Speed is not enough, we need growth. Gareth Fuller/PA

The International Monetary Fund’s annual report on the UK economy calls for the Chancellor to boost economic growth through investing in infrastructure.

While the IMF is right to make this point, we must ensure we do not once again become bogged down in the simplified debate around “austerity vs stimulus” that has dominated policy discussion in recent years. Economic growth will only return through what is known as “investment spending” on planes, trains and other projects with a strong “multiplier” effect.

Spending, multiplied

Here’s how the argument works. If the government decides to build a new rail link, or a new runway at an airport, then construction workers are employed, and their suppliers increase production to provide the goods needed during the building. There is a boost to employment in both construction and manufacturing. These workers then go out and spend their earnings, further boosting income and employment.

This ripple effect through the economy continues, boosting output and jobs still further.
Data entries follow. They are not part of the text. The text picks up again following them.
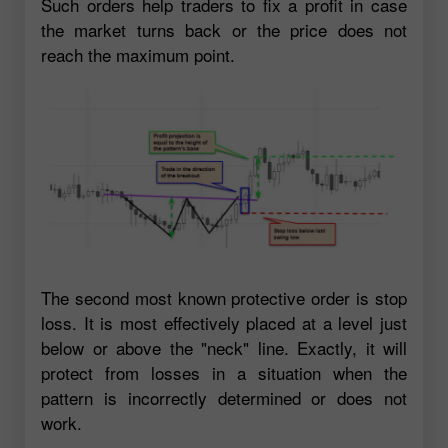
Such orders help traders to fix a profit in case
the market turns back or the price does not
reach the maximum point.
The second most known protective order is stop
loss. It is most effectively placed at a level just
below or above the "neck" line. Exactly, it will
protect from losses in a situation when the
pattern is incorrectly determined or does not
work.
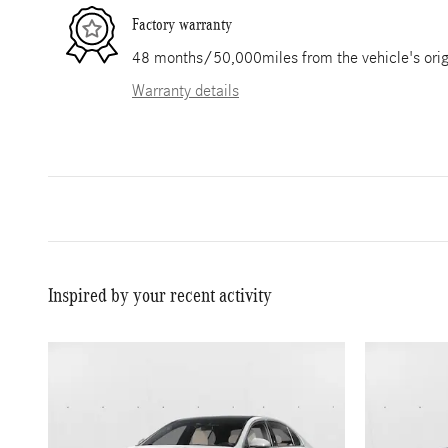
Factory warranty
48 months/50,000miles from the vehicle's origi
Warranty details
Inspired by your recent activity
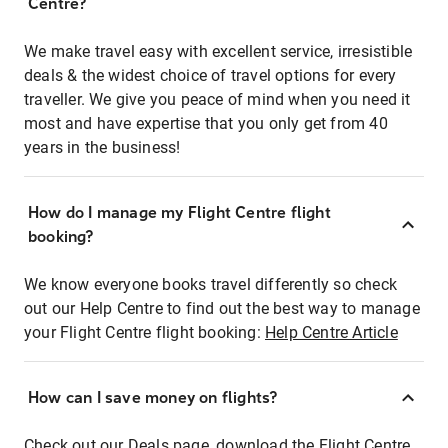
Centre?
We make travel easy with excellent service, irresistible
deals & the widest choice of travel options for every
traveller. We give you peace of mind when you need it
most and have expertise that you only get from 40
years in the business!
How do I manage my Flight Centre flight
booking?
We know everyone books travel differently so check
out our Help Centre to find out the best way to manage
your Flight Centre flight booking:
Help Centre Article
How can I save money on flights?
Check out our Deals page, download the Flight Centre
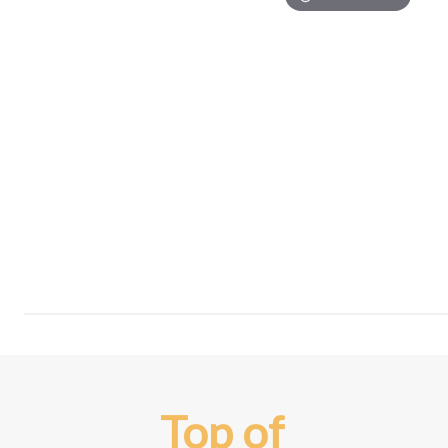
Top of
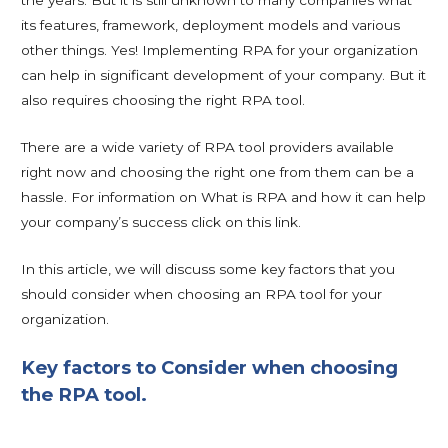
the years. But it is still unknown to many companies what
its features, framework, deployment models and various
other things. Yes! Implementing RPA for your organization
can help in significant development of your company. But it
also requires choosing the right RPA tool.
There are a wide variety of RPA tool providers available
right now and choosing the right one from them can be a
hassle. For information on What is RPA and how it can help
your company’s success click on this link.
In this article, we will discuss some key factors that you
should consider when choosing an RPA tool for your
organization.
Key factors to Consider when choosing
the RPA tool.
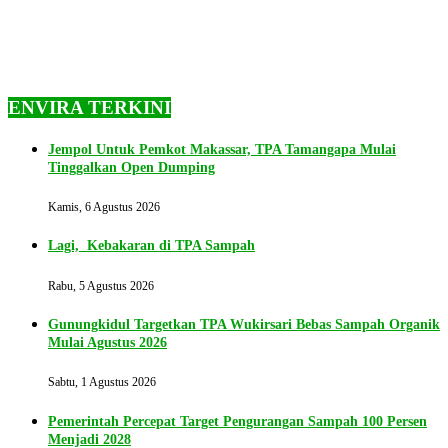
ENVIRA TERKINI
Jempol Untuk Pemkot Makassar, TPA Tamangapa Mulai
Tinggalkan Open Dumping
Kamis, 6 Agustus 2026
Lagi, Kebakaran di TPA Sampah
Rabu, 5 Agustus 2026
Gunungkidul Targetkan TPA Wukirsari Bebas Sampah Organik
Mulai Agustus 2026
Sabtu, 1 Agustus 2026
Pemerintah Percepat Target Pengurangan Sampah 100 Persen
Menjadi 2028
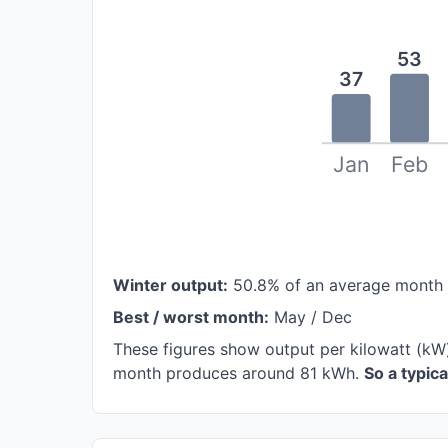
53
37
Jan
Feb
Winter output:
50.8% of an average month
Best / worst month:
May / Dec
These figures show output per kilowatt (kW)
month produces around 81 kWh.
So a typic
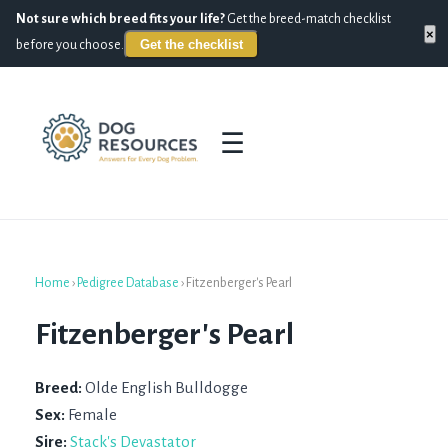
Not sure which breed fits your life?
Get the breed-match checklist
×
Get the checklist
before you choose.
☰
Home
›
Pedigree Database
›
Fitzenberger's Pearl
Fitzenberger's Pearl
Breed:
Olde English Bulldogge
Sex:
Female
Sire:
Stack's Devastator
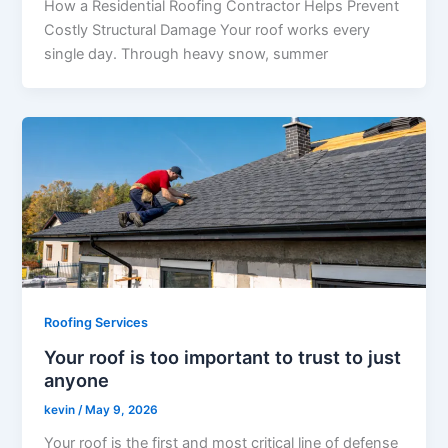
How a Residential Roofing Contractor Helps Prevent
Costly Structural Damage Your roof works every
single day. Through heavy snow, summer
Roofing Services
Your roof is too important to trust to just
anyone
kevin
/
May 9, 2026
Your roof is the first and most critical line of defense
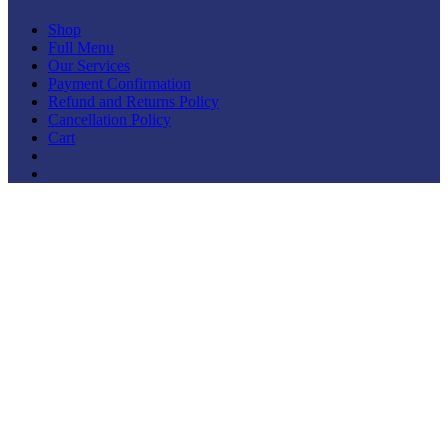
Shop
Full Menu
Our Services
Payment Confirmation
Refund and Returns Policy
Cancellation Policy
Cart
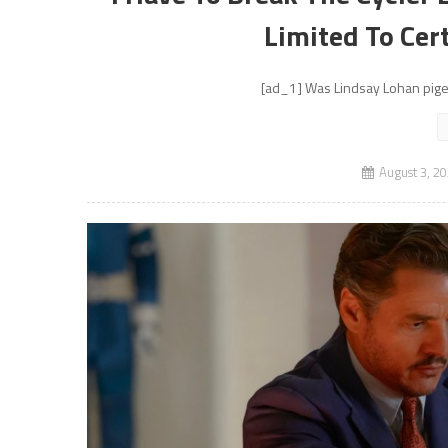
Limited To Cer
[ad_1] Was Lindsay Lohan pigeo
August 3, 2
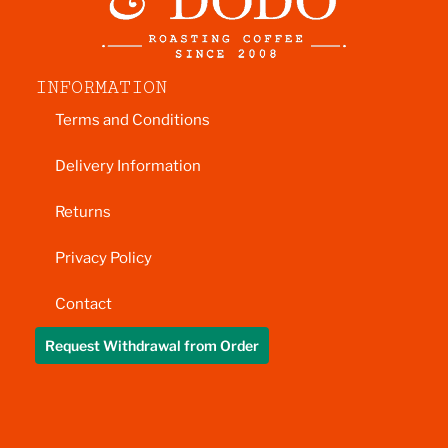
INFORMATION
Terms and Conditions
Delivery Information
Returns
Privacy Policy
Contact
Request Withdrawal from Order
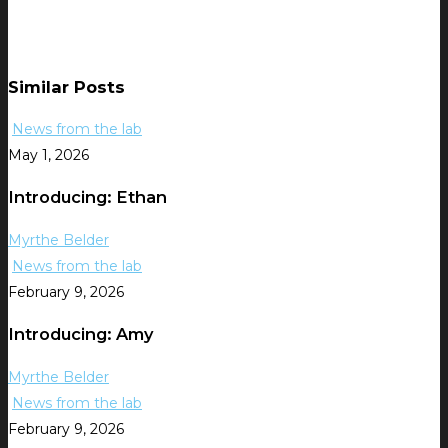
Similar Posts
News from the lab
May 1, 2026
Introducing: Ethan
Myrthe Belder
News from the lab
February 9, 2026
Introducing: Amy
Myrthe Belder
News from the lab
February 9, 2026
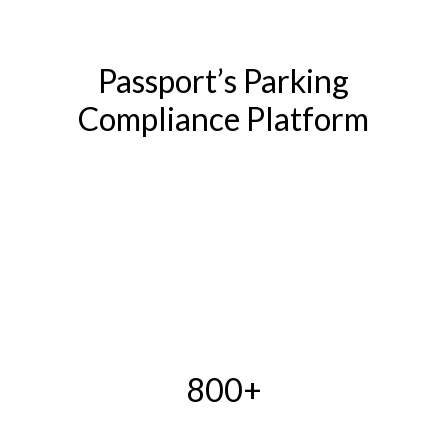
Passport’s Parking
Compliance Platform
800+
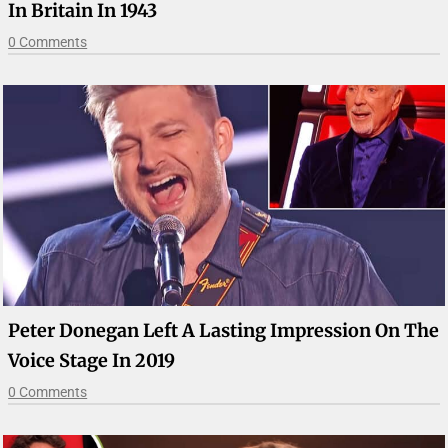
In Britain In 1943
0 Comments
Peter Donegan Left A Lasting Impression On The
Voice Stage In 2019
0 Comments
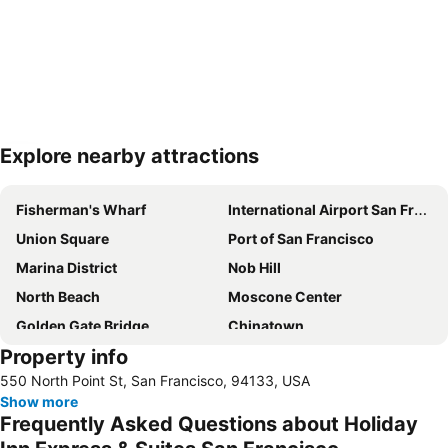
Explore nearby attractions
Expand map
Fisherman's Wharf
International Airport San Francisco
Union Square
Port of San Francisco
Marina District
Nob Hill
North Beach
Moscone Center
Golden Gate Bridge
Chinatown
Property info
Japantown
Haight-Ashbury
550 North Point St, San Francisco, 94133, USA
Cow Hollow
San Francisco Cruises
Show more
Westfield San Francisco Centre
Lombard Street
Frequently Asked Questions about Holiday
Market Street
Alcatraz Island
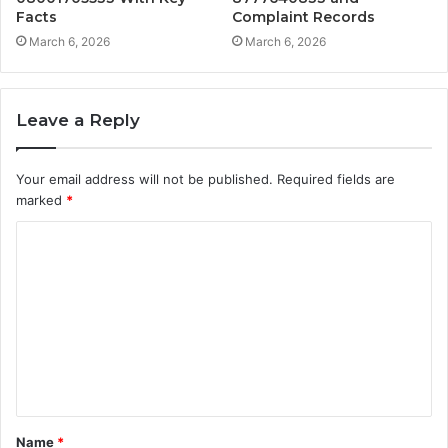
Facts
Complaint Records
March 6, 2026
March 6, 2026
Leave a Reply
Your email address will not be published.
Required fields are
marked
*
C
o
m
m
e
n
t
Name
*
*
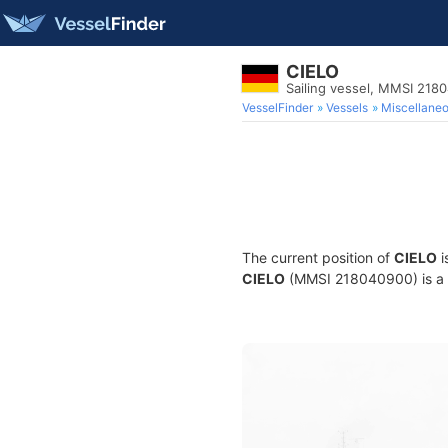
CIELO
Sailing vessel, MMSI 218
VesselFinder
Vessels
Miscellane
The current position of
CIELO
i
CIELO
(MMSI 218040900) is a Sa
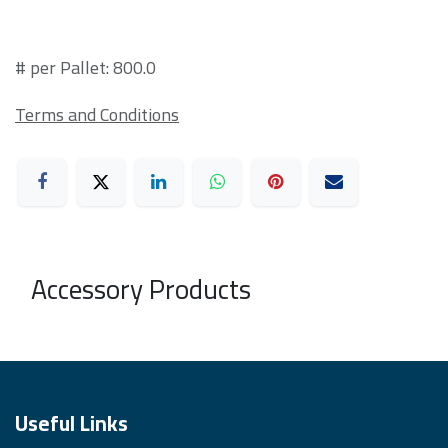
# per Pallet: 800.0
Terms and Conditions
Accessory Products
Useful Links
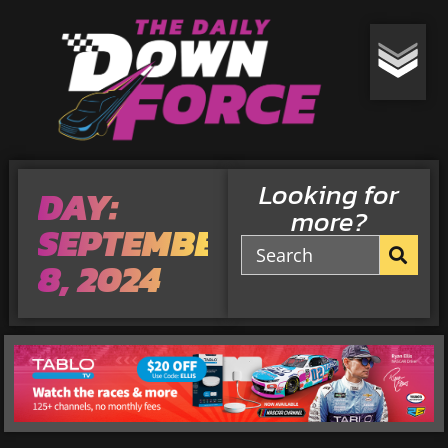
Looking for
DAY:
more?
SEPTEMBER
8, 2024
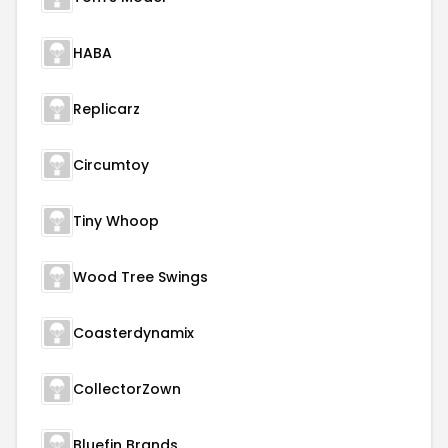
HABA
Replicarz
Circumtoy
Tiny Whoop
Wood Tree Swings
Coasterdynamix
CollectorZown
Bluefin Brands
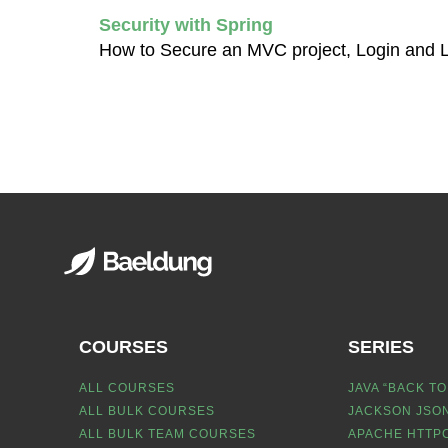
Security with Spring
How to Secure an MVC project, Login and 
COURSES
SERIES
ALL COURSES
JAVA “BACK TO
ALL BULK COURSES
JACKSON JSON
ALL BULK TEAM COURSES
APACHE HTTPC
Economists call this positive spill over effect the “multiplier”. For every pound of spending, you get back several times more, since the extra income and employment generates higher tax revenues. And this reduces the government’s deficit.

Construction projects in infrastructure have particularly high multipliers as, in the longer term, they also help the economy work better. Better transport links, for instance, reduce costs to businesses and commuting times for individuals.

The boost to manufacturing is also important. Despite the growth of the service sector over the past few decades, manufacturing is still the “engine of growth”. So boosting manufacturing is important in securing long-term growth.

This tells us that government spending on “investment” can reduce the deficit and have positive short- and long-run effects on employment and income.

Examples of investment spending might include the proposed Heathrow expansion, investment in high-speed rail (HS2), the expansion of urban light rail (tramway) systems, and the construction of road schemes that cut congestion and link major cities together effectively.

Stop the consumption, start the investment

But before we get carried away, not all government spending has the same beneficial effects. Government spending that is “consumption” rather than “investment” has a much smaller multiplier effect. So increasing transfer payments, such as welfare benefits, would not have anything like the positive economic effect generated by investment projects.

Spending on local construction projects, such as cosmetic regeneration schemes in run-down areas and traffic calming measures, would also not be capable of generating large multiplier effects, since these don’t have the longer term benefits of large investment projects.

Government spending that “distorts” the economy can also have negative effects. Current energy policy that offers subsidies to renewable energy providers and artificially increases costs to individuals and businesses (for example through carbon price floors) fall in to this category. These “green” policies are arguably holding back economic growth.

Tough choices

The take away message is this: cutting the public deficit and boosting growth is not as simple as it is made out to be. Neither cutting public spending, as advocated by many on the right, nor increasing public spending, as advocated by many on the left, provides us with a complete solution.

It is about spending more on projects which have a strong investment component. Projects which boost construction and manufacturing to begin with but also yield a longer term benefit to the infrastructure of the economy, giving it the room to grow in future.

Heathrow expansion and HS2 are good examples of projects that would deliver exactly these investment benefits - strong multiplier effects, a boost to UK manufacturing, and long term infrastructure improvements to build future capacity for growth.

A focus on infrastructure spending means making tough decisions on welfare spending. And it means reversing current thinking on energy policy. None of this is easy or uncontroversial, but government “investment” really is the key to growth.

The IMF appear to have realised this. Now it is the Chancellor’s turn.